There are two sides to everything, and people constantly comment upon that through comparing and contrasting. In A Tale of Two Cities, Charles Dickens enunciates the duality in France and England around the time of the French revolution. Between his articulate diction and deep characterization, it is evident that Dickens is intentional with every part of his novel so he may convey his motif of duality.

The famous opening helps construct Dickens’ central motif throughout the book. After picking up the book and reading the title, the idea of the two cities is already planted, so Dickens is able to beautifully build off of his title. He constructs a sense of duality between the two cities with anaphora that he uses to construct poetic antithesis over how, “it was the best of times, it was the worst of times, it was the age of wisdom, it was the age of foolishness,” (Dickens 3). Dickens chooses several sets of two direct opposites and frames them to show the duality of the situations in both England and France. The words he uses are simple and delicate, making what he is saying seem matter-of-fact. Throughout the rest of the book, he demonstrates how either side of each comparison may be true in either city depending upon the person.

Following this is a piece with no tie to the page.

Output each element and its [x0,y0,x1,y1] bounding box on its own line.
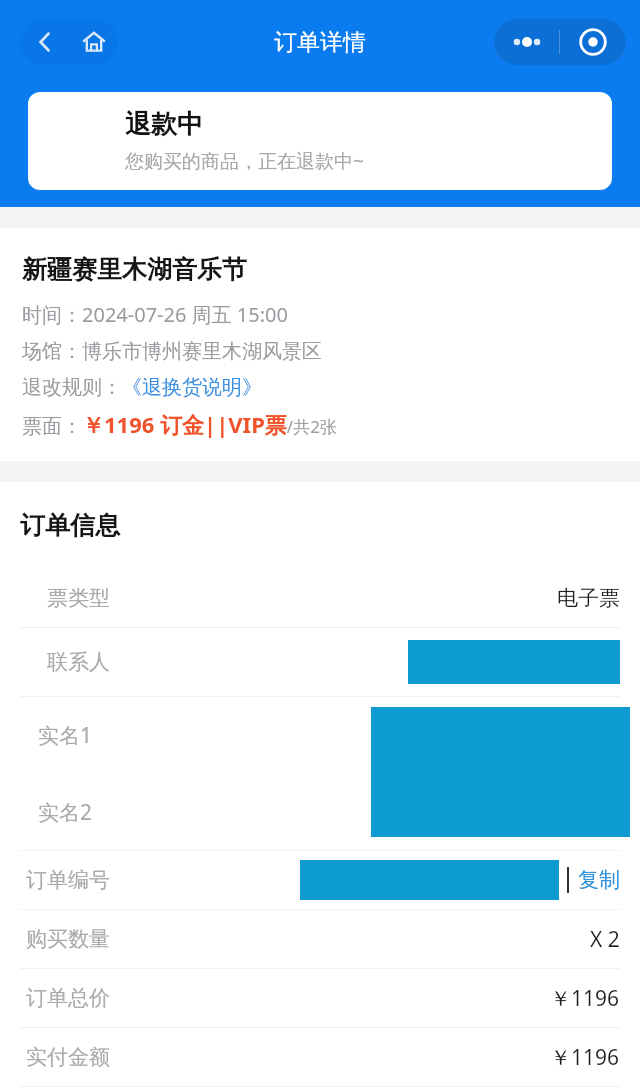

Dickens also uses various characters to make commentary on duality. One of the characters, Mr. Jarvis Lorry, is constantly traveling between the two cities for work, and he acts as a bridge of information. He introduces a woman named Lucie Manette to her father in France, where another character named Madame Defarge is introduced as an extravagant woman with “a large hand heavily ringed,”(Dickens 23). Dickens describes Lucie as a softer character with “earnest youth and beauty,”(Dickens 48). The two women are fairly different, each with their own challenges. Lucie must overcome her husband’s imprisonment while keeping her father from relapsing, and Madame Defarge is working to make the revolution happen in France. Both women have to deal with “wisdom… foolishness… belief… incredulity… Light… Darkness… hope… [and] despair,”(Dickens 3). Through showing the lives of these two vastly different women, Dickens demonstrates the dualities between two opposite people in two cities.

Throughout A Tale of Two Cities, Dickens works towards showing similarities and differences of life. His intentional words create a delicate tone to effortlessly prove how two feelings can radiate off of any one situation based upon a person and their circumstances.